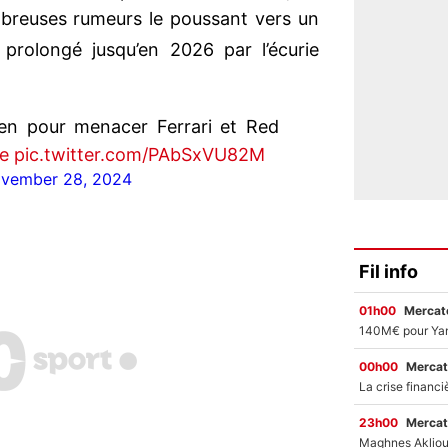
mbreuses rumeurs le poussant vers un
prolongé jusqu’en 2026 par l’écurie
en pour menacer Ferrari et Red
6e
pic.twitter.com/PAbSxVU82M
vember 28, 2024
Fil info
01h00
Mercato
00h00
Mercat
23h00
Mercat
-------------------------
**DESCRIPTION OF THE TASK**. The result should be a verbatim copy of the data, free of pictures.

**PROBLEM SOLUTION**.
mbreuses rumeurs le poussant vers un
prolongé jusqu’en 2026 par l’écurie
en pour menacer Ferrari et Red
6e
pic.twitter.com/PAbSxVU82M
vember 28, 2024
Fil info
01h00
Mercato
00h00
Mercat
23h00
Mercat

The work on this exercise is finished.